In a calculated effort to separate a twelve year-old from his allowance, the comic book guys trotted out packs of Marvel Masterpieces.1 These were trading cards that depicted the Marvel Universe’s greatest heroes and most notorious villains in stunning detail. It seems almost criminal that there was never a card for Professor Xavier, but I suppose it’s hard to do a good action shot of a wheelchair.

It’s difficult to say why I liked the cards so much. The art is the main feature, and I’m pleased to see that it holds up well with the passage of time, for the most part. Take this rendition of Nightcrawler, for instance. It’s ethereal, almost Impressionist, and a fitting artistic choice for a man who can vanish in a BAMF of smoke and instantly reappear somewhere else. Unlike most of what the comic conglomerates put out in the early 90s, these showed real care and attention to detail. You could say they were items of quality. You could also say that these were the first real commodities that me and my friends purchased independently, and in trading them amongst ourselves, we got our first taste of power, leverage, and value. “Value,” is, of course, a highly subjective term. Outside our little bubble, the cards were not worth the paper they were printed on, literally. These trading cards would lead almost directly to an extended addiction to Magic: the Gathering, which, beyond the cool art, also came with a game. It also came with industry-sponsored magazines2 that listed the current market value of the cards, which pretty much ruined the fun for everyone.

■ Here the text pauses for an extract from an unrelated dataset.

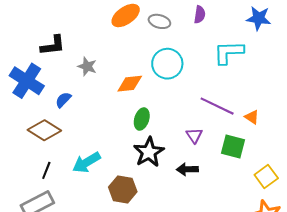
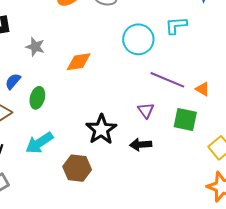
cyan L-shape: (229, 52) -> (176, 25), size x0.7
cyan circle: (167, 64) -> (138, 39), moved
green ellipse: (142, 119) -> (37, 98), moved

I thought I had left this life behind me. I thought I had graduated from Xavier’s School For Gifted Youngsters, aside from the occasional Hugh Jackman-laiden Hollywood iteration. Apparently I was wrong. It’s extremely easy to be drawn back to this world. Comics (and things inspired by comics) represent a series of moments reduced to their bare essentials. The beauty of it is that you can add whatever you want into the gaps between the panels. At twenty-six, you can take the bones of Joss Whedon’s excellent (as always) writing and add any number of complex social subtexts into the book. At eleven, you do something arguably much more important. You add yourself.

  1. I have to be honest with you, I didn’t actually remember that they were called Marvel Masterpieces. All I remembered was that I had a small collection of Marvel trading cards. Googling “marvel trading cards” got me close, but I knew that wasn’t quite right. I eventually remembered that one of the fancier cards (a Dyna-Etched rendition) was for a guy I had never heard of, and it seemed like a waste of highly advanced hologram technology. The guy was named Meanstreak, and I’ll bet you’ve never heard of him either. This at last gave me the clue I needed. I knew I was looking at the right set of cards when I saw that colorful rendition of Beast moving through a laser grid, above. That’s the craziest thing about living in 2008. Combine a murky smear of memory with Google, Wikipedia, and flickr, and suddenly you’re omniscient. 

  2. In my brain’s continuing efforts to freak me out, I distinctly remember owning the exact issue featured in the Wikipedia entry.